DXの軸となるデータ資産を作る! 第3回 活用されるAI技術1:商品属性情報の読取・抽出の自動化

第2回では、課題を放置することによる弊害と2つの課題解決アプローチ・その実例を特集しました。第3回・第4回では、AIを使った課題解決で使われるAI技術を2回に分けて特集していきます。

マクニカでは、フルカスタマイズAIサービスCrowdANALYTIXをご提供しており、その一つとして、商品分類・登録を自動化するAIのご提供をしております。
CrowdANALYTIX for Product Master Database(以降CAX PMD)は、商品登録業務を自動化するフルカスタマイズAIソリューションサービスです。機械学習・ディープラーニング・RPAを組み合わせ、商品の分類・属性情報の抽出・商品情報の構造化を高い精度で行います。
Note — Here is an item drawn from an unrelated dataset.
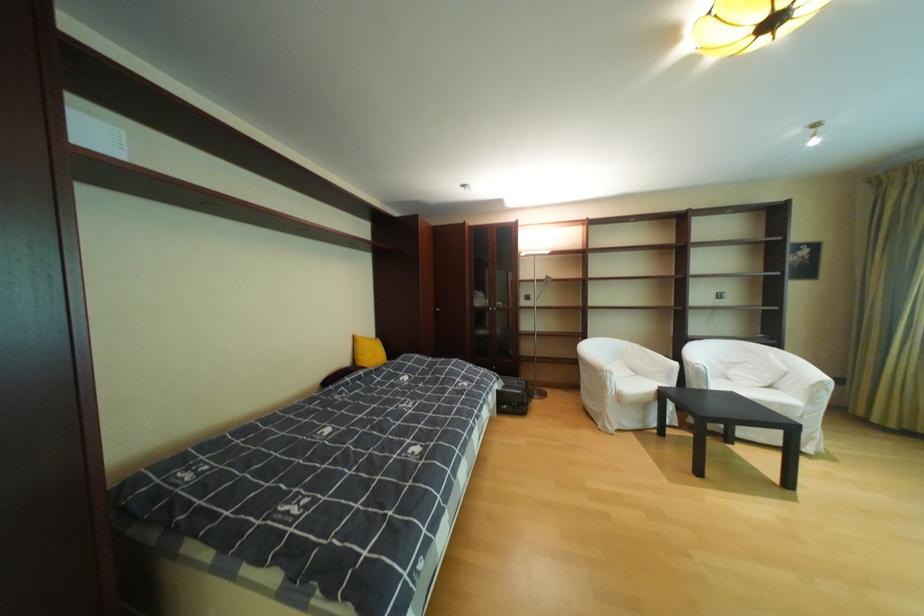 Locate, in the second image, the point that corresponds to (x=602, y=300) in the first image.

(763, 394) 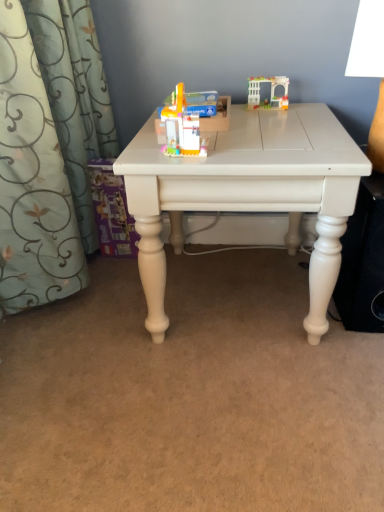 Locate an element on the screen. vacant location below white matte table at center (from a real-world perspective) is located at coordinates (235, 291).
お客様毎にデータフォーマットや抽出する商品属性、商品カテゴリは異なるため、お客様毎にカスタマイズをしながら個別のソリューション開発を行いご提供しておりますが、以下実際のソリューションの処理プロセスの一部・AI技術をご紹介いたします。

CAX PMDが出来ること

  1. 商品属性情報の読取・抽出
  2. 商品付加情報の推定・分類
  3. 商品属性情報の構造化、加工修正(後処理)

プロセス1:商品属性情報の読取・抽出

商品属性情報の読取・抽出プロセスでは、様々なフォーマットのデータ(Word, Excel, PDF,画像等)から商品属性情報を抽出します。この工程は複数のAIモデルの組み合わせによって処理されます。

まず、データに含まれる情報全般を検出するため、①領域検出AIモデルによる処理を行います。領域検出AIモデルは物体検出AIモデルを組み合わせ、データに含まれる情報を「画像領域」、「テキスト領域」、「ライン領域」、「テーブル(表)データ領域」などに分解し、それぞれの領域を検出します。この工程ではAI-OCRモデル等を利用するケースもあります。それぞれ検出された情報は整理され、次の工程に回されます。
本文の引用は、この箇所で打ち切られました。